You are viewing a plain text version of this content. The canonical link for it is here.
Posted to commits@arrow.apache.org by tu...@apache.org on 2023/06/14 14:14:32 UTC

[arrow-rs] branch master updated: Faster unpacking of Int32Type dictionary (#4406)

This is an automated email from the ASF dual-hosted git repository.

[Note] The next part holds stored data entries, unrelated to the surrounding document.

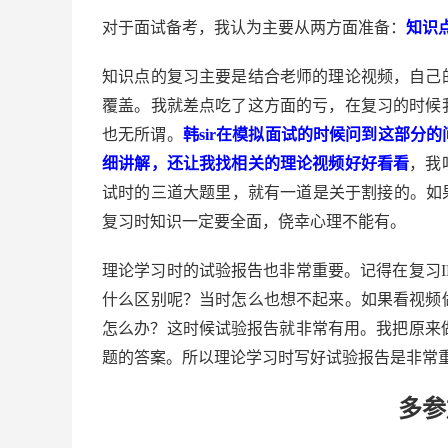
对于面试备考，我认为主要从两方面准备：
知识
知识点的复习主要是结合老师的理论视频，自己
覆盖。我就差点吃了这方面的亏，在复习的时候
也无所谓。
韩sir在模拟面试的时候问到这部分
细讲解，还让我找相关的理论视频好好看看
，我
试时的三道大题里，就有一道是关于割接的。如果
复习时知识一定要全面，侥幸心理不能有。
理论学习时的试验报告也非常重要。记得在复习I
什么区别呢？当时怎么也想不起来。如果看视频
怎么办？这时候试验报告就非常有用。我把原来做
题的答案。所以理论学习时写好试验报告是非常
多参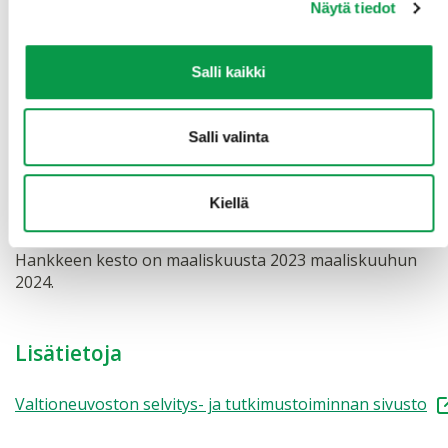
Näytä tiedot
Salli kaikki
Salli valinta
Kiellä
Hankkeen kesto
Hankkeen kesto on maaliskuusta 2023 maaliskuuhun
2024.
Lisätietoja
Valtioneuvoston selvitys- ja tutkimustoiminnan sivusto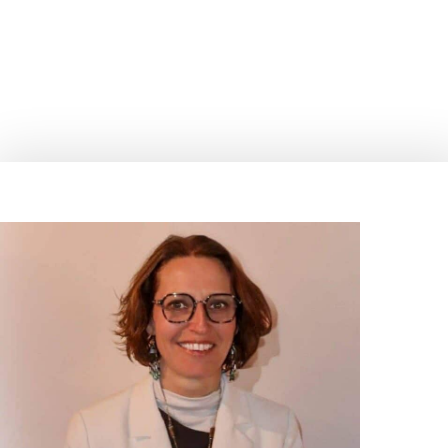
Accueil
Séance
Massages
Lieu de vie
Blog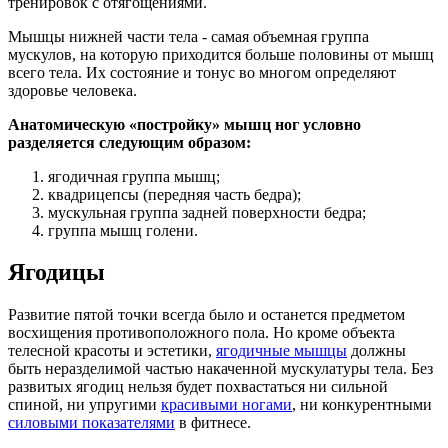
тренировок с отягощениями.
Мышцы нижней части тела - самая объемная группа
мускулов, на которую приходится больше половины от мышц
всего тела. Их состояние и тонус во многом определяют
здоровье человека.
Анатомическую «постройку» мышц ног условно
разделяется следующим образом:
ягодичная группа мышц;
квадрицепсы (передняя часть бедра);
мускульная группа задней поверхности бедра;
группа мышц голени.
Ягодицы
Развитие пятой точки всегда было и останется предметом
восхищения противоположного пола. Но кроме объекта
телесной красоты и эстетики,
ягодичные мышцы
должны
быть неразделимой частью накаченной мускулатуры тела. Без
развитых ягодиц нельзя будет похвастаться ни сильной
спиной, ни упругими
красивыми ногами
, ни конкурентными
силовыми показателями
в фитнесе.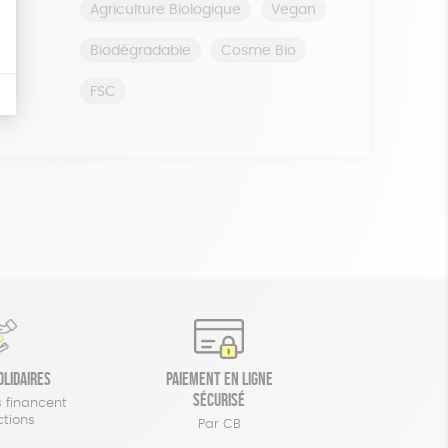
Agriculture Biologique
Vegan
Biodégradable
Cosme Bio
FSC
olidaires
Paiement en ligne
sécurisé
 financent
ctions
Par CB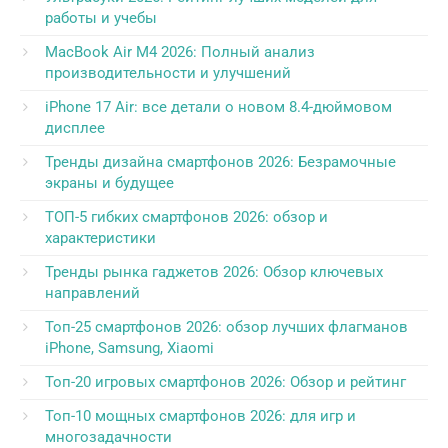
работы и учебы
MacBook Air M4 2026: Полный анализ
производительности и улучшений
iPhone 17 Air: все детали о новом 8.4-дюймовом
дисплее
Тренды дизайна смартфонов 2026: Безрамочные
экраны и будущее
ТОП-5 гибких смартфонов 2026: обзор и
характеристики
Тренды рынка гаджетов 2026: Обзор ключевых
направлений
Топ-25 смартфонов 2026: обзор лучших флагманов
iPhone, Samsung, Xiaomi
Топ-20 игровых смартфонов 2026: Обзор и рейтинг
Топ-10 мощных смартфонов 2026: для игр и
многозадачности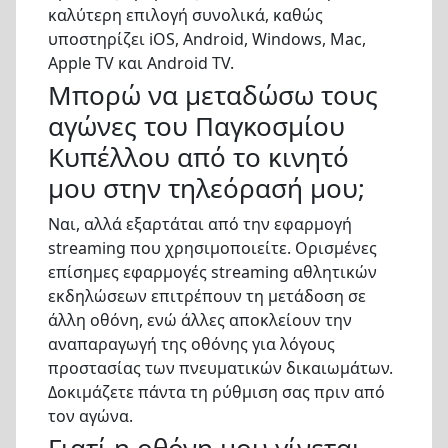
καλύτερη επιλογή συνολικά, καθώς
υποστηρίζει iOS, Android, Windows, Mac,
Apple TV και Android TV.
Μπορώ να μεταδώσω τους
αγώνες του Παγκοσμίου
Κυπέλλου από το κινητό
μου στην τηλεόρασή μου;
Ναι, αλλά εξαρτάται από την εφαρμογή
streaming που χρησιμοποιείτε. Ορισμένες
επίσημες εφαρμογές streaming αθλητικών
εκδηλώσεων επιτρέπουν τη μετάδοση σε
άλλη οθόνη, ενώ άλλες αποκλείουν την
αναπαραγωγή της οθόνης για λόγους
προστασίας των πνευματικών δικαιωμάτων.
Δοκιμάζετε πάντα τη ρύθμιση σας πριν από
τον αγώνα.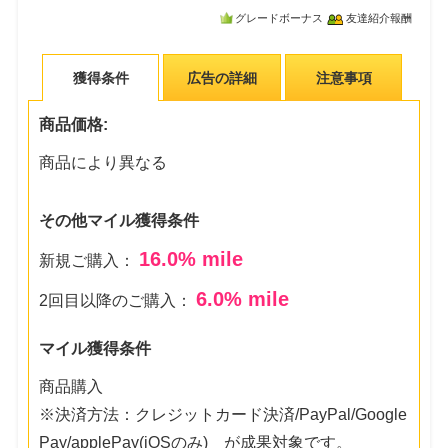
グレードボーナス
友達紹介報酬
獲得条件
広告の詳細
注意事項
商品価格:
商品により異なる
その他マイル獲得条件
16.0
% mile
新規ご購入：
6.0
% mile
2回目以降のご購入：
マイル獲得条件
商品購入
※決済方法：クレジットカード決済/PayPal/Google
Pay/applePay(iOSのみ) が成果対象です。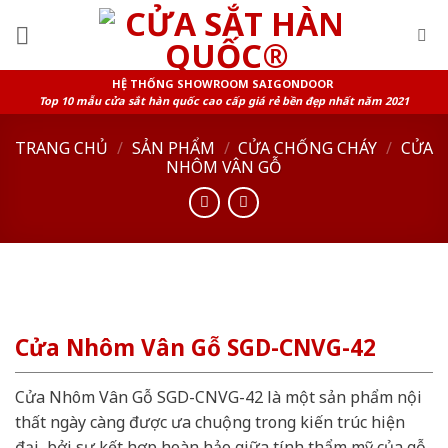
Skip
to
content
HỆ THỐNG SHOWROOM SAIGONDOOR
Top 10 mẫu cửa sắt hàn quốc cao cấp giá rẻ bền đẹp nhất năm 2021
TRANG CHỦ
/
SẢN PHẨM
/
CỬA CHỐNG CHÁY
/
CỬA
NHÔM VÂN GỖ
Cửa Nhôm Vân Gỗ SGD-CNVG-42
Cửa Nhôm Vân Gỗ SGD-CNVG-42 là một sản phẩm nội
thất ngày càng được ưa chuộng trong kiến trúc hiện
đại, bởi sự kết hợp hoàn hảo giữa tính thẩm mỹ của gỗ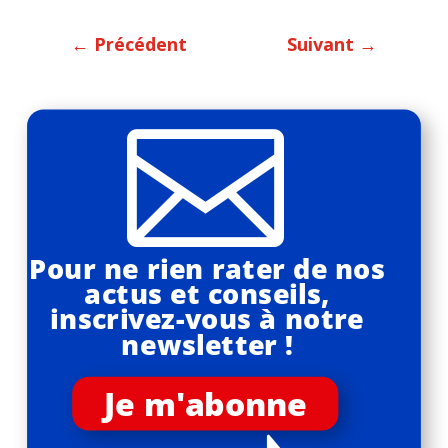
←
Précédent
Suivant
→

Pour ne rien rater de nos
actus et conseils,
inscrivez-vous à notre
newsletter !
Je m'abonne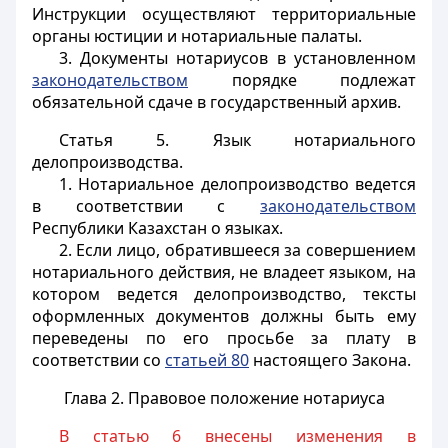
Инструкции осуществляют территориальные
органы юстиции и нотариальные палаты.
3. Документы нотариусов в установленном
законодательством
порядке подлежат
обязательной сдаче в государственный архив.
Статья 5.
Язык нотариального
делопроизводства.
1. Нотариальное делопроизводство ведется
в соответствии с
законодательством
Республики Казахстан о языках.
2. Если лицо, обратившееся за совершением
нотариального действия, не владеет языком, на
котором ведется делопроизводство, тексты
оформленных документов должны быть ему
переведены по его просьбе за плату в
соответствии со
статьей 80
настоящего Закона.
Глава 2. Правовое положение нотариуса
В статью 6 внесены изменения в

tustvold pushed a commit to branch master
in repository https://gitbox.apache.org/repos/asf/arrow-rs.git


The following commit(s) were added to refs/heads/master by this push:
     new 9d09fe562 Faster unpacking of Int32Type dictionary (#4406)
9d09fe562 is described below

commit 9d09fe562c65d4f52cdccb253690b5533f6cc23f
Author: Raphael Taylor-Davies <17...@users.noreply.github.com>
AuthorDate: Wed Jun 14 15:14:26 2023 +0100

    Faster unpacking of Int32Type dictionary (#4406)
---
 arrow-cast/src/cast.rs | 43 +++++++++++++++----------------------------
 1 file changed, 15 insertions(+), 28 deletions(-)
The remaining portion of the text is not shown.